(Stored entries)
▼

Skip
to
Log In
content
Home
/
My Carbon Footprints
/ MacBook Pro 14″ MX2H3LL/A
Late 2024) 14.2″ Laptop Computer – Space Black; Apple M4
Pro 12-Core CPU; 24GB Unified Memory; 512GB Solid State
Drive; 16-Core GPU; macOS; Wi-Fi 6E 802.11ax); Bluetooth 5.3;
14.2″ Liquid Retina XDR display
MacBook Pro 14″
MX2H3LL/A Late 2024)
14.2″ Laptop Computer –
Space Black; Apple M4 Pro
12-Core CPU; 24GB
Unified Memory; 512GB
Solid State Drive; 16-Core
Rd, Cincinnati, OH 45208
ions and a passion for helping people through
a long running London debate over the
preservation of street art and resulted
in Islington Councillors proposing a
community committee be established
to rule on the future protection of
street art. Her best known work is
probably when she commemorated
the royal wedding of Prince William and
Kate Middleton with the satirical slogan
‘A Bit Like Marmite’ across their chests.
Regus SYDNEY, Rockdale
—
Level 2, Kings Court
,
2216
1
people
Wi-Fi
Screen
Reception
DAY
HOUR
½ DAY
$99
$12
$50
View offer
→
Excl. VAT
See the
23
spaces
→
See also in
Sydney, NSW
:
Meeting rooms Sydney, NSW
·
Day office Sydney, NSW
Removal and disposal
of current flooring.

▲
▼

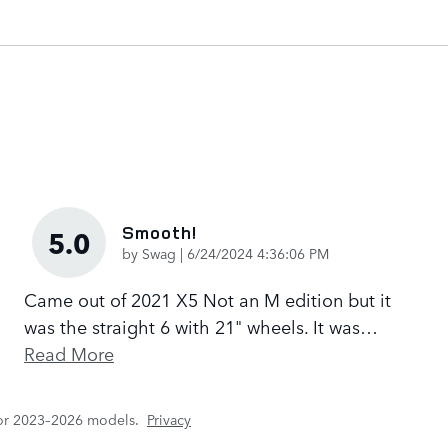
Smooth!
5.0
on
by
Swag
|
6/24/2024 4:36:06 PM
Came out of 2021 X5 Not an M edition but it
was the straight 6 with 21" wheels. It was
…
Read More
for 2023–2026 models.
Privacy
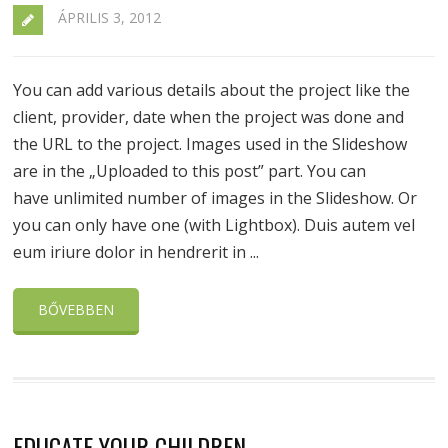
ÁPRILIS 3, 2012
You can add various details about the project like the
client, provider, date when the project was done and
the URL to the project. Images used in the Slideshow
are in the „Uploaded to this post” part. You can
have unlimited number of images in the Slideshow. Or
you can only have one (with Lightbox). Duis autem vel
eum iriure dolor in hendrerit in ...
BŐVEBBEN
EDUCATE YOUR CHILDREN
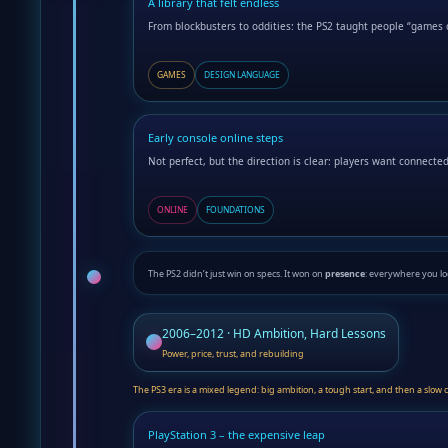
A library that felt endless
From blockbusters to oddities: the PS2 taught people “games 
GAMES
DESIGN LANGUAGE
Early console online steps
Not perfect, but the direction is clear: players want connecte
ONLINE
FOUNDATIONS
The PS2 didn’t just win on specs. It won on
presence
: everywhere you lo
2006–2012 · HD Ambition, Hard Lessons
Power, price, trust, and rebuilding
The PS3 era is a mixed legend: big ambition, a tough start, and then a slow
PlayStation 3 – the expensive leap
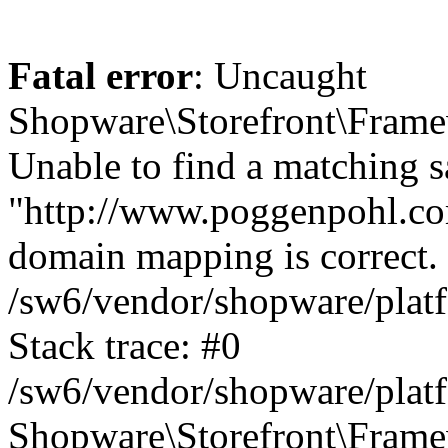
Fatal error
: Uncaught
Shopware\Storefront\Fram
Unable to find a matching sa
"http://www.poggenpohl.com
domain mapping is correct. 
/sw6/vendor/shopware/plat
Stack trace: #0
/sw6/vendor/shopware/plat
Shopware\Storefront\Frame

▲

Exercise prompt: Retype the portion of the data above that starts on the line with "community committee be established" and finishes on the line with "of current flooring.", including both of those lines.

Exercise response:
community committee be established
to rule on the future protection of
street art. Her best known work is
probably when she commemorated
the royal wedding of Prince William and
Kate Middleton with the satirical slogan
‘A Bit Like Marmite’ across their chests.
Regus SYDNEY, Rockdale
—
Level 2, Kings Court
,
2216
1
people
Wi-Fi
Screen
Reception
DAY
HOUR
½ DAY
$99
$12
$50
View offer
→
Excl. VAT
See the
23
spaces
→
See also in
Sydney, NSW
:
Meeting rooms Sydney, NSW
·
Day office Sydney, NSW
Removal and disposal
of current flooring.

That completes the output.